Could you set down only the lines from the one including "Настя (99, 73)" to the end of the records below, inclusive and exact, leaving pictures out?

━━ Record set

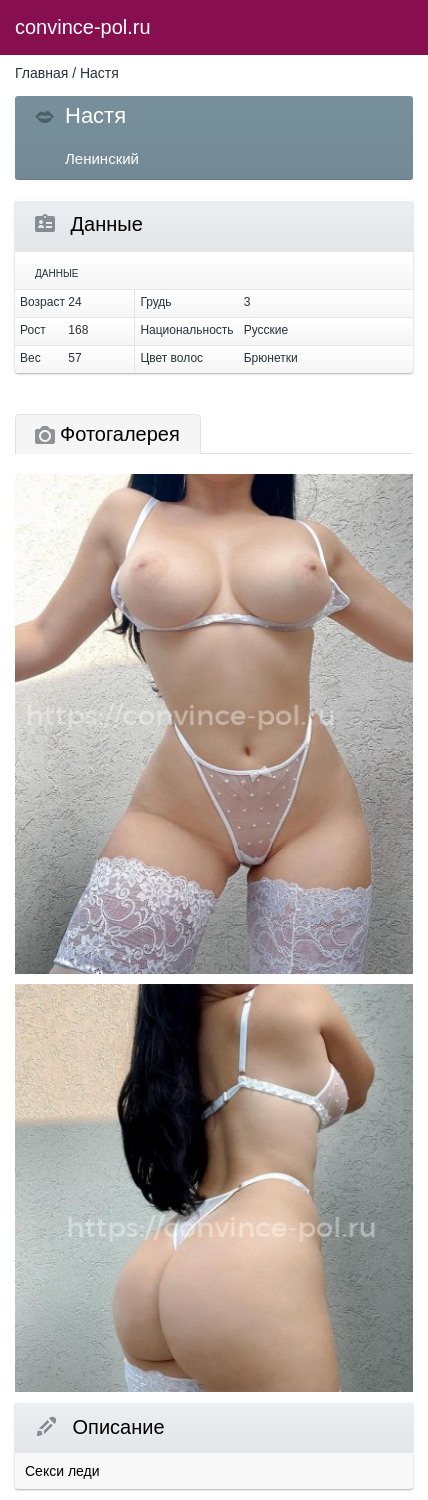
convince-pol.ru (83, 27)
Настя (99, 73)
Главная (41, 73)
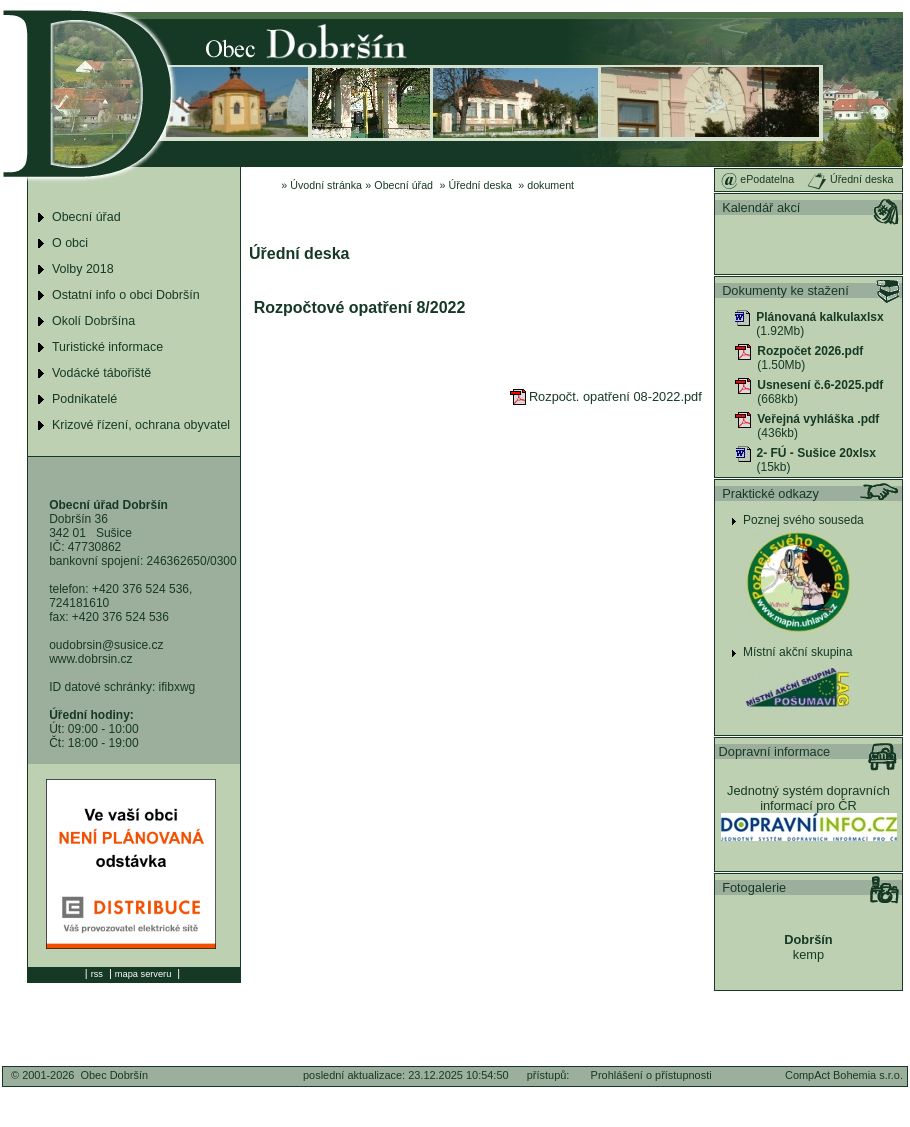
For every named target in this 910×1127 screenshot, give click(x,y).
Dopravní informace (775, 751)
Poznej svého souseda (803, 520)
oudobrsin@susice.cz (106, 645)
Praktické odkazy (770, 493)
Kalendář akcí (761, 207)
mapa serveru (143, 974)
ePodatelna (757, 179)
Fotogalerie (754, 887)
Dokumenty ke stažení (785, 290)
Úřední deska (480, 185)
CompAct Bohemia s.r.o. (844, 1075)
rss (97, 974)
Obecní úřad (403, 185)
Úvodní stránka (326, 185)
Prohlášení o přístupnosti (651, 1075)
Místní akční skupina (797, 652)
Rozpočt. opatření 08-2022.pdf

━━━━

▶ **Response area**:
Настя (99, 73)
Главная (41, 73)
For every named target in this 910×1127 screenshot, give click(x,y).
Dopravní informace (775, 751)
Poznej svého souseda (803, 520)
oudobrsin@susice.cz (106, 645)
Praktické odkazy (770, 493)
Kalendář akcí (761, 207)
mapa serveru (143, 974)
ePodatelna (757, 179)
Fotogalerie (754, 887)
Dokumenty ke stažení (785, 290)
Úřední deska (480, 185)
CompAct Bohemia s.r.o. (844, 1075)
rss (97, 974)
Obecní úřad (403, 185)
Úvodní stránka (326, 185)
Prohlášení o přístupnosti (651, 1075)
Místní akční skupina (797, 652)
Rozpočt. opatření 08-2022.pdf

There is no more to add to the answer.